The details are in.

After months of tense negotiations, a bipartisan group of Senators unveiled the 2,702 page Infrastructure Investment and Jobs Act on Sunday. The historic bill comes with a hefty price tag: approximately $1 trillion, including $550 billion in new spending on the nation’s roads, bridges, water systems, broadband capabilities, and electrical grid.

The legislation designates certain funding sources, including money originally earmarked for COVID-19 relief and expanded unemployment insurance. Democrats wanted to raise taxes on the wealthy and on corporations, but they had jettison that proposal to attain GOP support.

The bill still has to go through the amendments process, yet Senate Majority Leader Chuck Schumer predicted that it would pass the Senate in a “matter of days.” Seventeen Republicans joined all 50 Democrats in a procedural vote last week seen as a bellwether for the act’s Senate fate. It must receive 60 yes votes in order to withstand a potential filibuster.

Here are some of the salient new spending features of the legislation as outlined by the non-partisan Committee For A Responsible Federal Budget:

  • $110 billion for roads, bridges, and major projects
  • $73 billion for power infrastructure
  • $66 billion for passenger and freight rail
  • $65 billion for broadband
  • $55 billion for water infrastructure (including replacing all lead pipes)
  • $50 billion for resilience and western water storage
  • $39 billion for public transit
  • $25 billion for airports
  • $21 billion for environmental remediation
  • $17 billion for ports and waterways
  • $15 billion for electric vehicles
  • $11 billion for road safety
  • $1 billion for reconnecting communities

“This helps make the economy more efficient, more productive, and therefore it actually returns an investment to the American people,” said Sen. Rob Portman of Ohio, the lead GOP negotiator, on the Senate floor on Saturday night.

But opponents of the bill contend that its “payfor” provisions fall short. Bloomberg explains:

The bill will be paid for largely by the equivalent of raiding the federal budget couch cushions for cash. Democrats were unwilling to cut much spending elsewhere, while Republicans early on declared a “red line” against Biden’s plans to raise taxes on corporations and the wealthy. Biden in turn nixed early talk of raising the gas tax or imposing a tax on electric vehicles.

Offsets include such items as selling off billions of dollars worth of oil from the Strategic Petroleum Reserve starting in 2028, tapping assorted unspent Covid-19 relief accounts, extending some budget cuts from 2030 to 2031 and delaying a never-implemented prescription drug rebate rule under Medicare.
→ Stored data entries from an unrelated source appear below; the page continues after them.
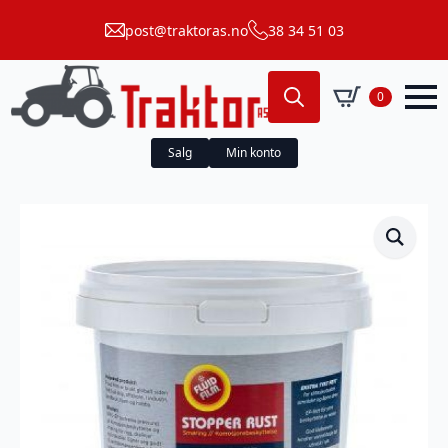
post@traktoras.no
38 34 51 03
0
Search
for:
Salg
Min konto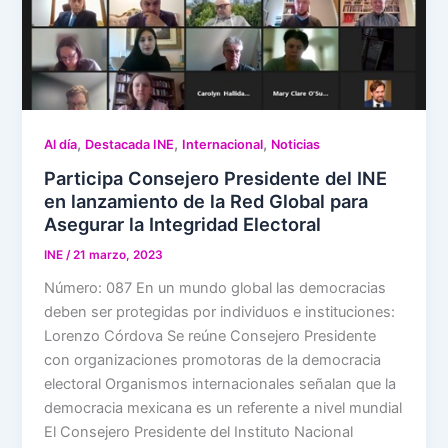
,
,
,
Al día
Destacada INE
Internacional
Noticias
Participa Consejero Presidente del INE
en lanzamiento de la Red Global para
Asegurar la Integridad Electoral
INE
/
21 marzo, 2023
Número: 087 En un mundo global las democracias
deben ser protegidas por individuos e instituciones:
Lorenzo Córdova Se reúne Consejero Presidente
con organizaciones promotoras de la democracia
electoral Organismos internacionales señalan que la
democracia mexicana es un referente a nivel mundial
El Consejero Presidente del Instituto Nacional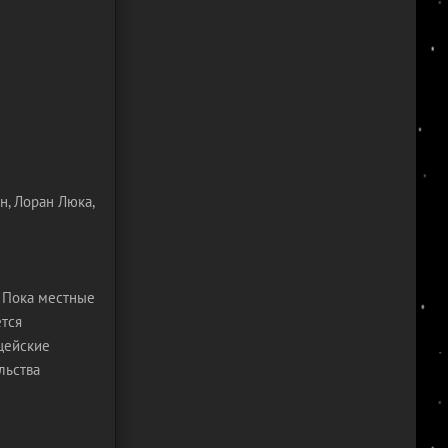
н, Лоран Люка,
. Пока местные
тся
цейские
льства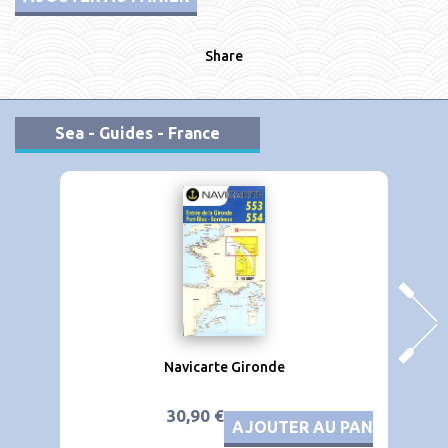
Share
Sea - Guides - France
Navicarte Gironde
30,90 €
AJOUTER AU PANIER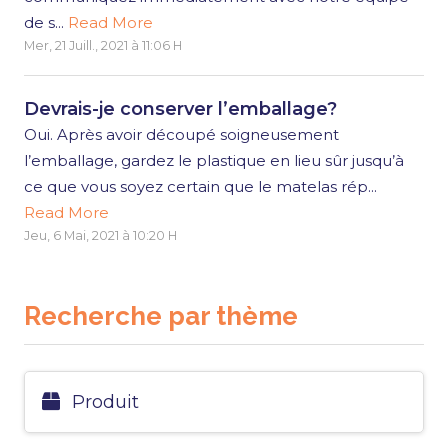
de s...
Read More
Mer, 21 Juill., 2021 à 11:06 H
Devrais-je conserver l’emballage?
Oui. Après avoir découpé soigneusement
l’emballage, gardez le plastique en lieu sûr jusqu’à
ce que vous soyez certain que le matelas rép...
Read More
Jeu, 6 Mai, 2021 à 10:20 H
Recherche par thème
Produit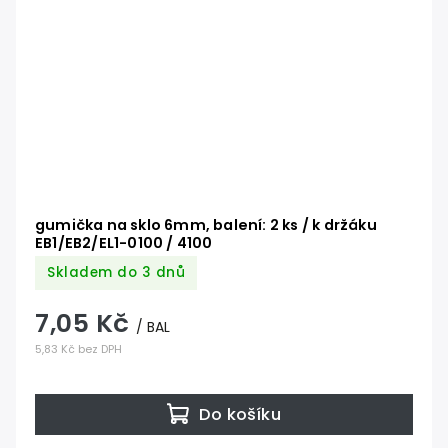
gumička na sklo 6mm, balení: 2 ks / k držáku
EB1/EB2/EL1-0100 / 4100
Skladem do 3 dnů
7,05 Kč
/ BAL
5,83 Kč bez DPH
Do košíku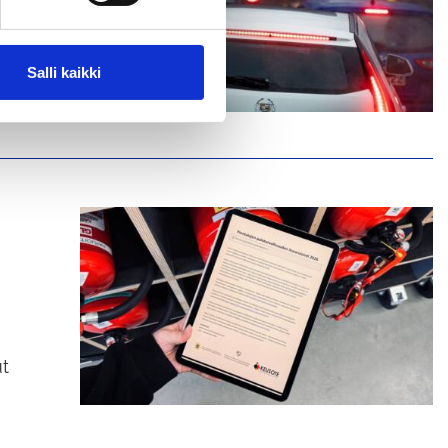
tien
Salli kaikki
ut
If the legislation passes the Senate, it still has a rocky road in the House, where Speaker Nancy Pelosi (D-CA) wants to make it contingent on the passage of a separate $3.5 trillion dollar package that tackles progressive priorities like paid family leave, subsidized child care, universal pre-k, climate change mitigation, and affordable housing.

From The Wall Street Journal:

Rep. Alexandria Ocasio-Cortez (D., N.Y.) said on CNN’s “State of the Union” that at least 10 House Democrats would vote against the infrastructure bill if it isn’t accompanied by the $3.5 trillion legislation, which is also expected to include tax increases on corporations and high-income households.

“We need a reconciliation bill if we want this bipartisan bill to pass,” she said.

Democrats have just an 8-seat advantage in the lower chamber.